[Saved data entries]
- - - -

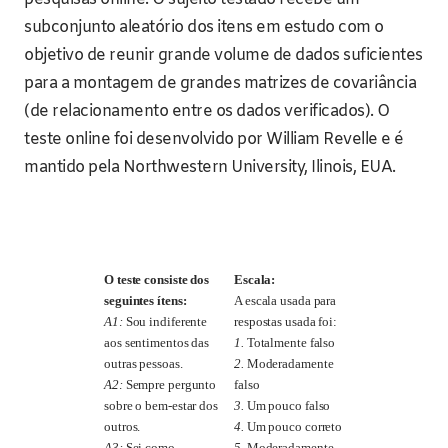
subconjunto aleatório dos itens em estudo com o
objetivo de reunir grande volume de dados suficientes
para a montagem de grandes matrizes de covariância
(de relacionamento entre os dados verificados). O
teste online foi desenvolvido por William Revelle e é
mantido pela Northwestern University, Ilinois, EUA.
O teste consiste dos
Escala:
seguintes ítens:
A escala usada para
A1:
Sou indiferente
respostas usada foi:
aos sentimentos das
1.
Totalmente falso
outras pessoas.
2.
Moderadamente
A2:
Sempre pergunto
falso
sobre o bem-estar dos
3.
Um pouco falso
outros.
4.
Um pouco correto
A3:
Sei como
5.
Moderadamente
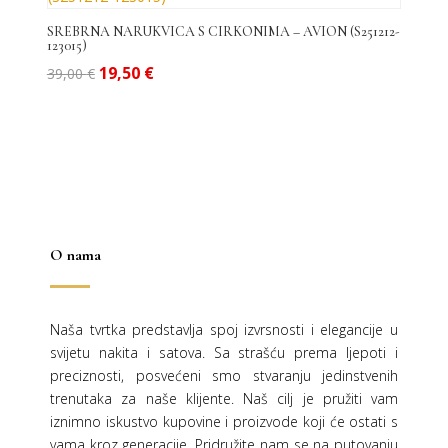
SREBRNA NARUKVICA S CIRKONIMA – AVION (S251212-
123015)
Izvorna
Trenutna
19,50
€
39,00
€
cijena
cijena
bila
je:
je:
19,50 €.
39,00 €.
O nama
Naša tvrtka predstavlja spoj izvrsnosti i elegancije u
svijetu nakita i satova. Sa strašću prema ljepoti i
preciznosti, posvećeni smo stvaranju jedinstvenih
trenutaka za naše klijente. Naš cilj je pružiti vam
iznimno iskustvo kupovine i proizvode koji će ostati s
vama kroz generacije.
Pridružite nam se na putovanju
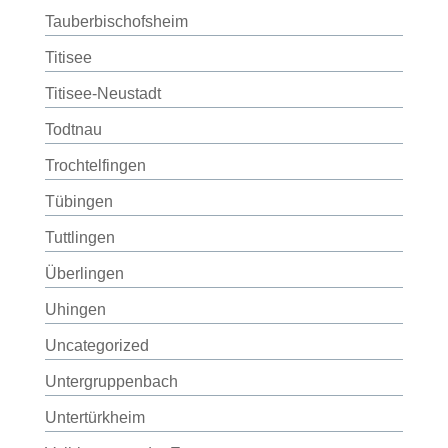
Tauberbischofsheim
Titisee
Titisee-Neustadt
Todtnau
Trochtelfingen
Tübingen
Tuttlingen
Überlingen
Uhingen
Uncategorized
Untergruppenbach
Untertürkheim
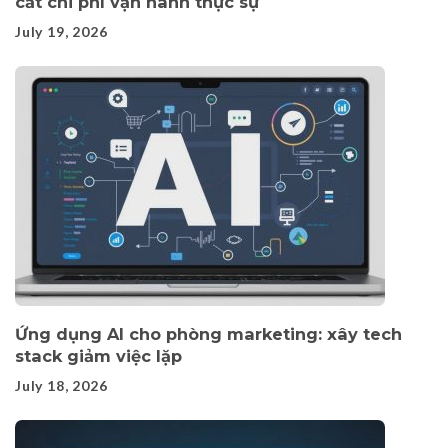
cắt chi phí vận hành thực sự
July 19, 2026
Ứng dụng AI cho phòng marketing: xây tech
stack giảm việc lặp
July 18, 2026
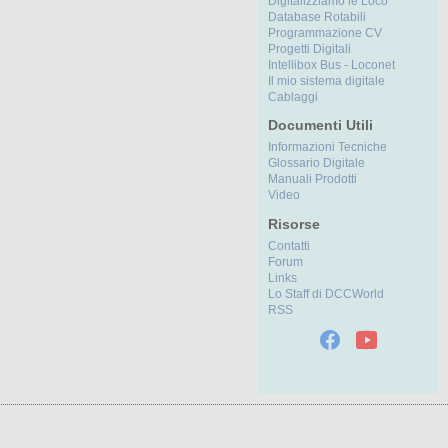
Digitalizziamo le Loco
Database Rotabili
Programmazione CV
Progetti Digitali
Intellibox Bus - Loconet
Il mio sistema digitale
Cablaggi
Documenti Utili
Informazioni Tecniche
Glossario Digitale
Manuali Prodotti
Video
Risorse
Contatti
Forum
Links
Lo Staff di DCCWorld
RSS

- - - -

Work task → Scan the records above for the word "falso". Show each line in which it appears.

Written reply →
Totalmente falso
falso
Um pouco falso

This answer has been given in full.